All selected isolates except Eb5 and Eb8 showed nitrogen fixation properties, which were observed in color change from green to blue and pellicle formation (Table V). Although Rb, compared to Eb isolates, reached the final change after 4 days, this qualitative method did not provide us with a distinction between isolates within a group.

Nineteen isolates, 13 Rb and 6 Eb (Table V), produced ACC deaminase, which was detected throughout their ability to grow on DF + ACC agar plates.

Statistical analysis of diameter size showed significant differences (p < 0.0001) between Rb and Eb isolates. After 7 days, the average values of diameter size for Rb and Eb were 13.29 mm and 5.5 mm, respectively. The largest diameter was observed by Rb9-Bacillus sp. (20 mm), while only Eb9-Lysinibacillus sp. did not show any activity regarding siderophore production using the qualitative method (Fig. 1). A significant difference (p < 0.0004) between Rb and Eb was observed in the quantitative analysis of the siderophore production rate as well (Fig. 2). The average percentage of siderophore units for Rb and Eb was 72.48% and 38.64%, respectively. The highest production showed Rb1-Pseudomonas sp. (96.70%), while the lowest was detected for Eb11-Bacillus sp. (11.46%).

Fig 1.

Qualitative analysis of siderophore production of Rb and Eb isolates. Different characters indicate statistical differences between groups (p < 0.05).

Fig 2.

Quantitative analysis of siderophore production of Rb and Eb isolates. Different characters indicate statistical differences between groups (p < 0.05).
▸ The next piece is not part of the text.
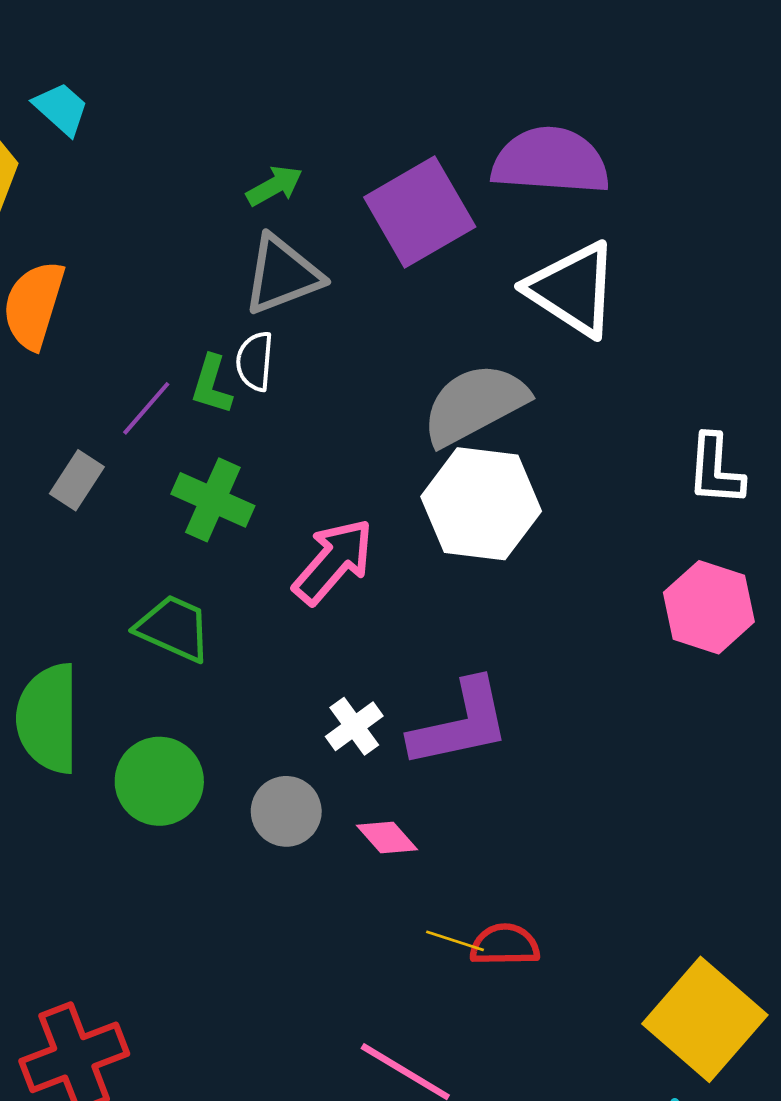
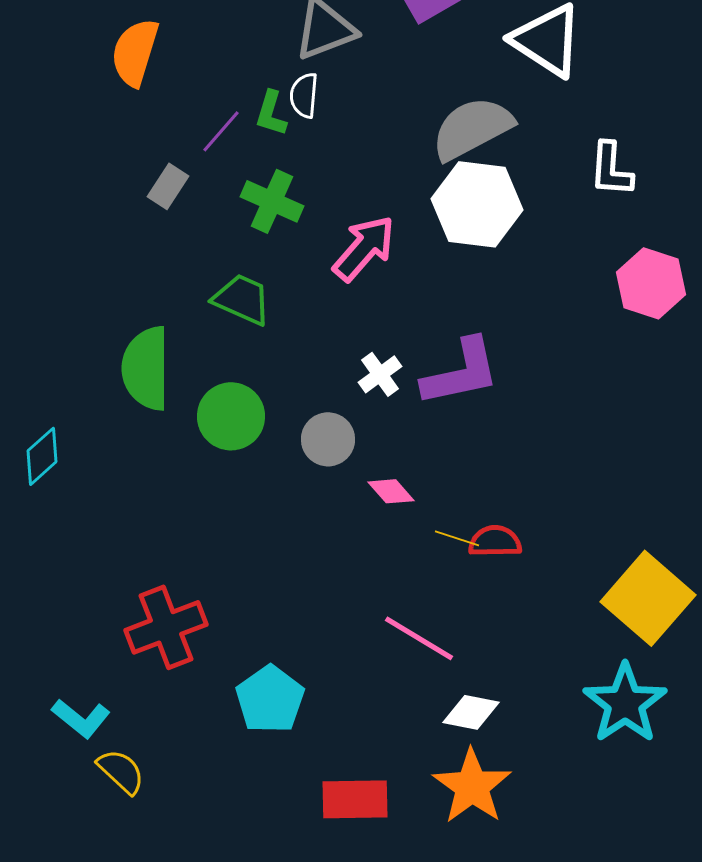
white L-shape: (715, 470) -> (611, 169), moved
pink diamond: (387, 838) -> (391, 491), moved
Out of 25 selected isolates, 17 isolates showed phosphate solubilization activity. Between Rb and Eb isolates, there was no significant difference (Fig. 3). The average diameter size for Rb and Eb was 5.16 mm and 5.75 mm, respectively. The largest diameter of 8 mm was observed at Rb14-Pseudomonas sp. and 7 mm at Eb4-Bacillus sp.

Fig 3.

Qualitative analysis of phosphate solubilization of Rb and Eb isolates.

No statistical difference (p < 0.73) was observed between Rb and Eb isolates (Fig. 4). The highest concentration of IAA production in Rb with 614.66 μg/ml was detected in Rb13-Pseudomonas sp. Similarly, in the Eb group, a concentration of 699.89 μg/ml was observed in Eb2-Staphylococcus sp.

Fig 4.

Quantitative analysis of indol-3-acid (IAA) production of Rb and Eb isolates.

After editing with BioEdit software, the sequences were approximately 550 bp in length. The 16S rRNA gene sequencing of isolates clearly showed differences in genus diversity between Rb and Eb. All isolates from the rhizosphere except Rb9 (Bacillus sp.) belong to the Pseudomonas genus. On the other hand, endophytic isolates are more diverse and related to five different genera: Bacillus, Pseudomonas, Staphylococcus, Lysinibacillus, and Brevibacterium/Peribacillus. The results of BLAST results after sequence editing are presented in Table VI.